3. En deuxième lieu, aux termes du premier alinéa de l'article L. 431-1 du code de l'entrée et du séjour des étrangers et du droit d'asile, dans sa rédaction applicable : " Les membres de la famille entrés en France régulièrement au titre du regroupement familial reçoivent de plein droit une carte de séjour temporaire, dès qu'ils sont astreints à la détention d'un titre de séjour ". Aux termes de l'article L. 431-2 du même code : " 1. En cas de rupture de la vie commune ne résultant pas du décès de l'un des conjoints, le titre de séjour qui a été remis au conjoint d'un étranger peut, pendant les trois années suivant l'autorisation de séjourner en France au titre du regroupement familial, faire l'objet d'un retrait ou d'un refus de renouvellement. / (...) 4 En outre, lorsque l'étranger a subi des violences familiales ou conjugales et que la communauté de vie a été rompue, l'autorité administrative ne peut procéder au retrait du titre de séjour de l'étranger admis au séjour au titre du regroupement familial et en accorde le renouvellement. En cas de violence commise après l'arrivée en France du conjoint mais avant la première délivrance de la carte de séjour temporaire, le conjoint se voit délivrer, sauf si sa présence constitue une menace pour l'ordre public, une carte de séjour temporaire portant la mention " vie privée et familiale ".

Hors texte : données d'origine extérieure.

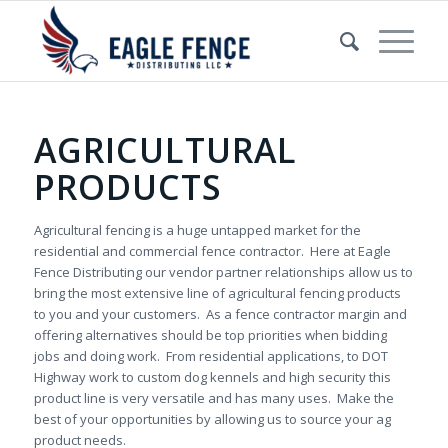
AGRICULTURAL
PRODUCTS
Agricultural fencing is a huge untapped market for the
residential and commercial fence contractor. Here at Eagle
Fence Distributing our vendor partner relationships allow us to
bring the most extensive line of agricultural fencing products
to you and your customers. As a fence contractor margin and
offering alternatives should be top priorities when bidding
jobs and doing work. From residential applications, to DOT
Highway work to custom dog kennels and high security this
product line is very versatile and has many uses. Make the
best of your opportunities by allowing us to source your ag
product needs.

4. Pour l'application des dispositions précitées, la notion de violences conjugales inclut non seulement les violences physiques et sexuelles mais également les violences psychologiques et économiques, au nombre desquelles figurent la privation de ressources financières et la privation d'accès au domicile conjugal.

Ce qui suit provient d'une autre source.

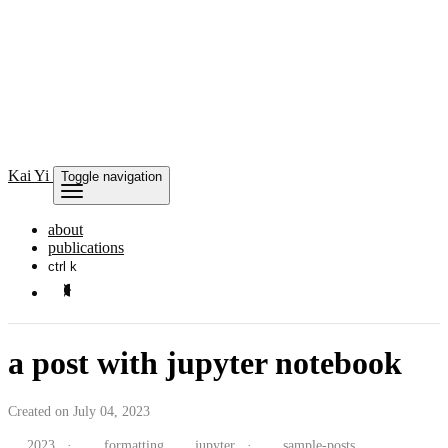
Kai
Yi
Toggle navigation
about
publications
ctrl k
a post with jupyter notebook
Created on July 04, 2023
2023
·
formatting
jupyter
·
sample-posts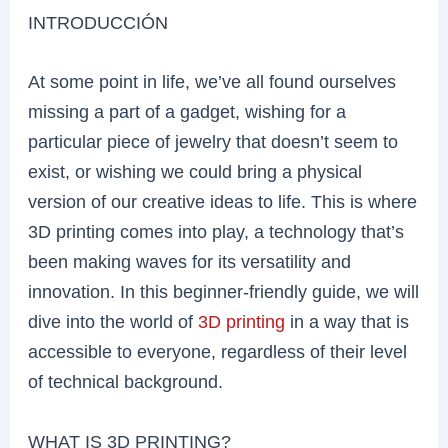
INTRODUCCIÓN
At some point in life, we’ve all found ourselves
missing a part of a gadget, wishing for a
particular piece of jewelry that doesn’t seem to
exist, or wishing we could bring a physical
version of our creative ideas to life. This is where
3D printing comes into play, a technology that’s
been making waves for its versatility and
innovation. In this beginner-friendly guide, we will
dive into the world of
3D printing
in a way that is
accessible to everyone, regardless of their level
of technical background.
WHAT IS 3D PRINTING?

5. Par ailleurs, si ces dispositions ouvrent droit à un titre de séjour portant la mention " vie privée et familiale " au conjoint d'un étranger, vivant en France dans le cadre d'un regroupement familial et victime de violences conjugales, il incombe à l'autorité préfectorale, saisie d'une telle demande, d'apprécier, sous l'entier contrôle du juge de l'excès de pouvoir, si la situation de l'intéressé justifie la délivrance du titre à la date où il se prononce, en tenant compte, notamment, des éléments probants relatifs aux violences conjugales.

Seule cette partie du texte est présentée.